Susan Etlinger is an industry analyst who conducts independent research on data intelligence, analytics and strategy. She helps global 2000 companies to integrate frameworks and processes to enable practical, more efficient usage of data. We had the pleasure of picking Susan’s brain on data ethics, avoiding biases in analysis, the imperfections and limitations of data, and more.
1. Ethical data usage has to do with symmetry between the creator of the data, the originator of the data and the users of the data; it’s important to provide disclosure to the customer about data collection, and there needs to be a benefit for the consumer in collecting that data.
2. “Big data” is made up of three characteristics: it’s high-volume, it moves very quickly, and it has a massive amount of variety.
3. Companies should have a clear sense of how they’re going to use data so that they are actually solving for the right problem.
4. It’s important to weigh high-volume data collection against the cost of storage, the likelihood it can be breached and whether consumers could inadvertently be harmed in the process of collection.
5. Ideally, multiple voices should be involved in making decisions about data strategy.
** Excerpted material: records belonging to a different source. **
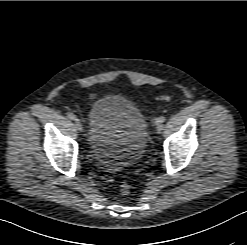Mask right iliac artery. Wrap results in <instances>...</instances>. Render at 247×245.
<instances>
[{
	"label": "right iliac artery",
	"instance_id": "1",
	"mask_svg": "<svg viewBox=\"0 0 247 245\" xmlns=\"http://www.w3.org/2000/svg\"><path fill=\"white\" fill-rule=\"evenodd\" d=\"M67 117H68L70 120H75V119H76V116H75L73 113H67Z\"/></svg>",
	"mask_w": 247,
	"mask_h": 245
}]
</instances>
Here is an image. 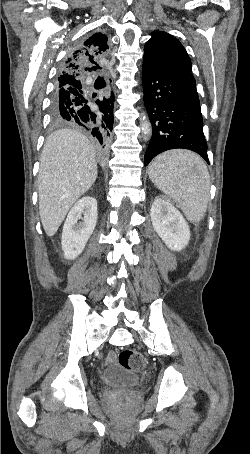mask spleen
I'll use <instances>...</instances> for the list:
<instances>
[{
	"label": "spleen",
	"mask_w": 250,
	"mask_h": 454,
	"mask_svg": "<svg viewBox=\"0 0 250 454\" xmlns=\"http://www.w3.org/2000/svg\"><path fill=\"white\" fill-rule=\"evenodd\" d=\"M148 173L154 185L171 197L185 216L199 222L205 216L209 200V172L195 153L172 150L158 155Z\"/></svg>",
	"instance_id": "obj_1"
}]
</instances>
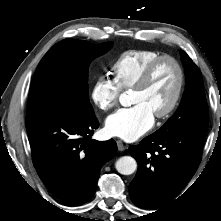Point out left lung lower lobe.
<instances>
[{
  "label": "left lung lower lobe",
  "instance_id": "1",
  "mask_svg": "<svg viewBox=\"0 0 221 221\" xmlns=\"http://www.w3.org/2000/svg\"><path fill=\"white\" fill-rule=\"evenodd\" d=\"M204 135L168 133L145 137L129 152L138 171L129 185L133 203L158 209L176 198L195 174L201 161Z\"/></svg>",
  "mask_w": 221,
  "mask_h": 221
}]
</instances>
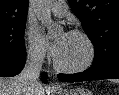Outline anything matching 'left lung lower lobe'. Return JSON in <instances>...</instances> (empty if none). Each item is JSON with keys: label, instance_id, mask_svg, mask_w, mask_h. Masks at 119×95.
Returning a JSON list of instances; mask_svg holds the SVG:
<instances>
[{"label": "left lung lower lobe", "instance_id": "obj_1", "mask_svg": "<svg viewBox=\"0 0 119 95\" xmlns=\"http://www.w3.org/2000/svg\"><path fill=\"white\" fill-rule=\"evenodd\" d=\"M58 78L64 82H81L99 79H119V58L104 69H96L92 66L81 73L59 74Z\"/></svg>", "mask_w": 119, "mask_h": 95}]
</instances>
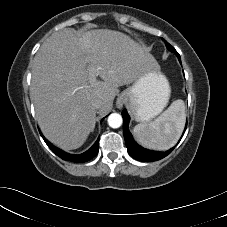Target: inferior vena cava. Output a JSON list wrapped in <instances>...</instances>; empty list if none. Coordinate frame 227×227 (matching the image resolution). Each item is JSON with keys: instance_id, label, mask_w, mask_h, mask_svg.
<instances>
[{"instance_id": "602c4592", "label": "inferior vena cava", "mask_w": 227, "mask_h": 227, "mask_svg": "<svg viewBox=\"0 0 227 227\" xmlns=\"http://www.w3.org/2000/svg\"><path fill=\"white\" fill-rule=\"evenodd\" d=\"M92 105L95 109H100L103 105V102L101 99H96L93 101Z\"/></svg>"}]
</instances>
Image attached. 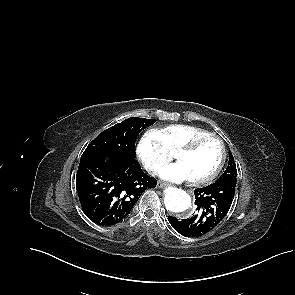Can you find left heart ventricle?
I'll return each mask as SVG.
<instances>
[{"mask_svg":"<svg viewBox=\"0 0 295 295\" xmlns=\"http://www.w3.org/2000/svg\"><path fill=\"white\" fill-rule=\"evenodd\" d=\"M221 149L218 141L207 139L190 153L176 155L189 169L192 178H202L210 174L218 165Z\"/></svg>","mask_w":295,"mask_h":295,"instance_id":"obj_1","label":"left heart ventricle"}]
</instances>
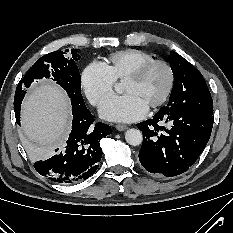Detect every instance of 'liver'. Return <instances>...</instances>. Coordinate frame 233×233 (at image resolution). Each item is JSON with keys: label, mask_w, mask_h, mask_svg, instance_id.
Segmentation results:
<instances>
[{"label": "liver", "mask_w": 233, "mask_h": 233, "mask_svg": "<svg viewBox=\"0 0 233 233\" xmlns=\"http://www.w3.org/2000/svg\"><path fill=\"white\" fill-rule=\"evenodd\" d=\"M21 117L24 133L35 144L29 155L38 160L68 134L70 103L60 87L43 83L25 97Z\"/></svg>", "instance_id": "obj_1"}]
</instances>
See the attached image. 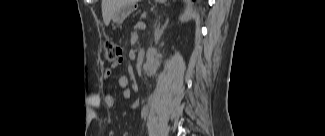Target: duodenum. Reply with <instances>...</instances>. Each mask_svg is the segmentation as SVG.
I'll list each match as a JSON object with an SVG mask.
<instances>
[{"mask_svg": "<svg viewBox=\"0 0 325 136\" xmlns=\"http://www.w3.org/2000/svg\"><path fill=\"white\" fill-rule=\"evenodd\" d=\"M146 60V51L145 50H140L137 55V60L135 64V70L138 73H142L144 71V64Z\"/></svg>", "mask_w": 325, "mask_h": 136, "instance_id": "obj_1", "label": "duodenum"}]
</instances>
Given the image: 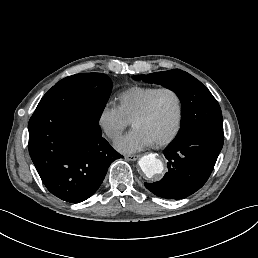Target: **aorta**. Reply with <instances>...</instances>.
I'll use <instances>...</instances> for the list:
<instances>
[{
  "label": "aorta",
  "instance_id": "aorta-1",
  "mask_svg": "<svg viewBox=\"0 0 258 258\" xmlns=\"http://www.w3.org/2000/svg\"><path fill=\"white\" fill-rule=\"evenodd\" d=\"M139 166L142 172L148 177L152 178L153 176L162 173L164 166L160 159H158L154 154H148L143 156L139 160Z\"/></svg>",
  "mask_w": 258,
  "mask_h": 258
}]
</instances>
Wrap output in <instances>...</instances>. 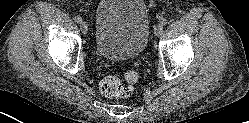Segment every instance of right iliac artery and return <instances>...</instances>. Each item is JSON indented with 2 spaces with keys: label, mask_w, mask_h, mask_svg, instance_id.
Listing matches in <instances>:
<instances>
[{
  "label": "right iliac artery",
  "mask_w": 249,
  "mask_h": 123,
  "mask_svg": "<svg viewBox=\"0 0 249 123\" xmlns=\"http://www.w3.org/2000/svg\"><path fill=\"white\" fill-rule=\"evenodd\" d=\"M74 20L77 23H81L82 22V17L81 16H76Z\"/></svg>",
  "instance_id": "1"
}]
</instances>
Everybody is an analyst now, and there are many different perspectives to consider.
ML: How did you get started in this field, and what path did you take to get to your current role?
SE: What’s funny is that I work in the world of data and analytics, but I have a background in humanities and literature. Since I lived in San Francisco after graduating college, a lot of the writing and marketing jobs I had were based in the technology field. Through that work, I discovered that I had a knack for translating technical language into terms that everyone could understand. Many times when we are looking at technologies, the people who are going to use the technologies are not necessarily top of mind, so I wanted to make data, analytics and social technology accessible for people in the business. I see myself as a translator more than anything else.
ML: I read your framework for ethical use of data, and I truly believe many organizations don’t prioritize or fully understand the concept. How would you define ethical data usage?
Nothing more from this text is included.